“What’s Past is Prologue” series, an homage to William Shakespeare’s “The Tempest”, looks at events of the past that seem to reoccur later with remarkable similarities. Frank Nickell of the Kellerman Foundation for Historic Preservation, previously a longtime faculty member at Southeast Missouri State University, is primary historian for these articles, which are carried intermittently in the Southeast Missourian.
Twenty-five years ago this past summer, 156 years of British rule of Hong Kong ended with the July 1, 1997, formal handover of the colony to the People's Republic of China.
Britain's prime minister, Tony Blair, had been in office two months at the time.
Diana, Princess of Wales, by then divorced from Prince Charles, had less than two months to live.
Frank Nickell, local historian now with Cape Girardeau's Kellerman Foundation for Historic Preservation, visited Hong Kong "four or five times" before the Chinese government took sovereignty.
One of the most densely populated places on earth, Hong Kong Island sits on 34 square miles of territory.
"When you go into that harbor, you see all of those buildings [and] all of those people, in that small area with more than 7 million people," Nickell recalled. "It's one of the most crowded areas of the world, one of the wealthiest, one of the most vital and one of the most contentious.
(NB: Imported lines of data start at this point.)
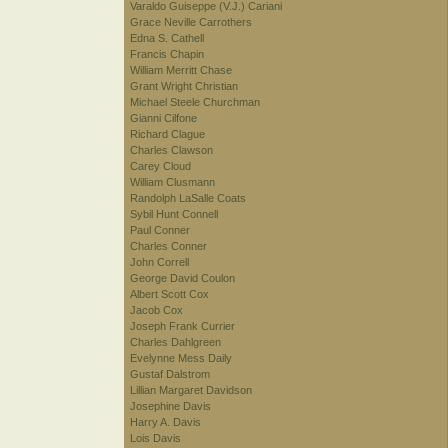
Varaldo Guiseppe (V.J.) Cariani
Grace Neville Carrothers
Edna S. Cathell
Francis Chapin
William Merritt Chase
Grant Wright Christian
Michael Steele Churchman
Gianni Cilfone
Richard Clague
Charles Clawson
Carey Cloud
William Clusmann
Randolph LaSalle Coats
Sybil Hunt Connell
Paul Conner
Charles Conner
John Correll
George David Coulon
Albert Scott Cox
Jacob Cox
Joseph Frank Currier
Charles Dahlgreen
Evelynne Mess Daily
Gustaf Dalstrom
Lillian Margaret Davidson
Josephine Davis
Harry A. Davis
Lois Davis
If you want to get a sense of how beautiful Hong Kong is, watch the 1955 film 'Love Is a Many-Splendored Thing', with William Holden and Jennifer Jones. Victoria Harbor is one of the great visual sights in the world."
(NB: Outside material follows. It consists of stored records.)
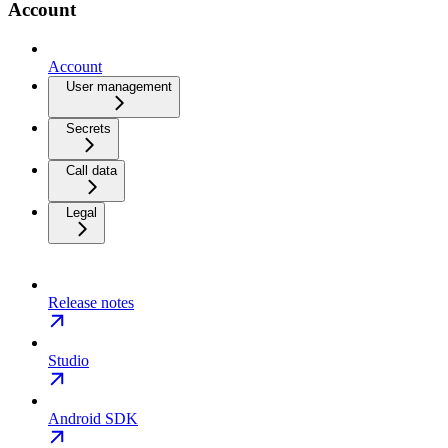
Account
Account
User management
Secrets
Call data
Legal
Release notes
Studio
Android SDK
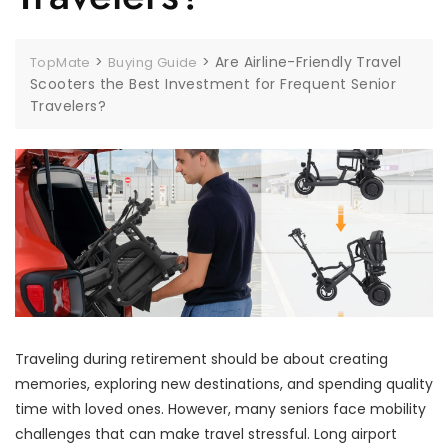
>
>
Are Airline-Friendly Travel
TopMate
Buying Guide
Scooters the Best Investment for Frequent Senior
Travelers?
Traveling during retirement should be about creating
memories, exploring new destinations, and spending quality
time with loved ones. However, many seniors face mobility
challenges that can make travel stressful. Long airport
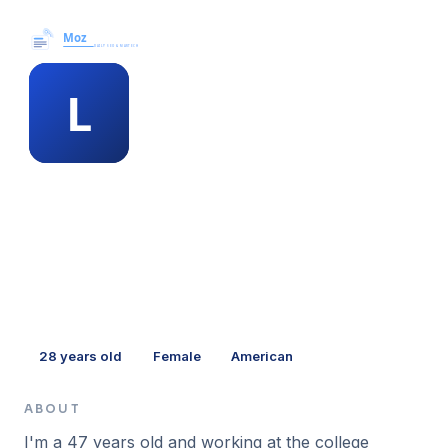
Moz News →
MEMBER PROFILE
lauren pickett
28
years old
Female
American
ABOUT
I'm a 47 years old and working at the college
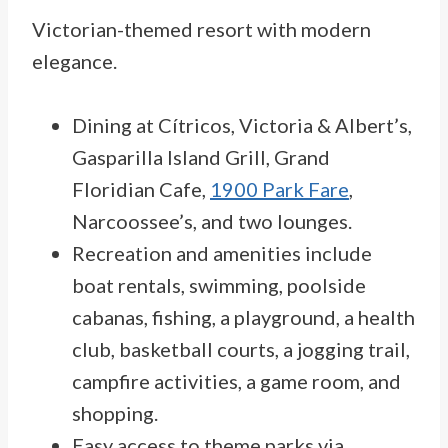
Victorian-themed resort with modern
elegance.
Dining at Cítricos, Victoria & Albert’s,
Gasparilla Island Grill, Grand
Floridian Cafe,
1900 Park Fare
,
Narcoossee’s, and two lounges.
Recreation and amenities include
boat rentals, swimming, poolside
cabanas, fishing, a playground, a health
club, basketball courts, a jogging trail,
campfire activities, a game room, and
shopping.
Easy access to theme parks via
A quarter of a century ago, part of the pact China made with the United Kingdom in return for British handover of control was a promise the Hong Kong region would enjoy considerable political autonomy for 50 years after the Union Jack — the British flag — was lowered there.
The agreement came to be popularly known as "one country, two systems."
To wit: Hong Kong would remain a capitalist system until 2047 while the rest of the nation remained in a communist system.
China appears to be reneging on the accord.
In 2020, China imposed a new national security law giving the government broad new powers to punish critics and silence dissenters, which sparked protests in Hong Kong, reported the Council of Foreign Relations and many news outlets.
"I think Hong Kong and also capitalist Taiwan are going to be significant world problems over the next 50 to 75 years. [The U.S.] will have to deal with those, without any question, because the issues in both are large and complex," Nickell opined.
On Sept. 18, President Joe Biden said American forces would defend Taiwan in the event of a Chinese invasion, even to the point of committing U.S. forces — a promise the Biden administration has not made to Ukraine in the wake of the Russian invasion.
"The Chinese will not compromise [on Taiwan] and I think the United States will not compromise. This will continue to be a trouble spot. If we're looking at the past as a prologue to the future and to future problems, Taiwan is one of the most critical places in the world right now," Nickell said.
Taiwan is an island approximately 100 miles from the coast of southeast China and has maintained its independence since Chiang Kai-shek and his Nationalist Party fled there after the communist revolution in 1949.
Beijing has long regarded Taiwan as a renegade province whereas the Taiwanese regard the island as an independent country known as Republic of China (ROC).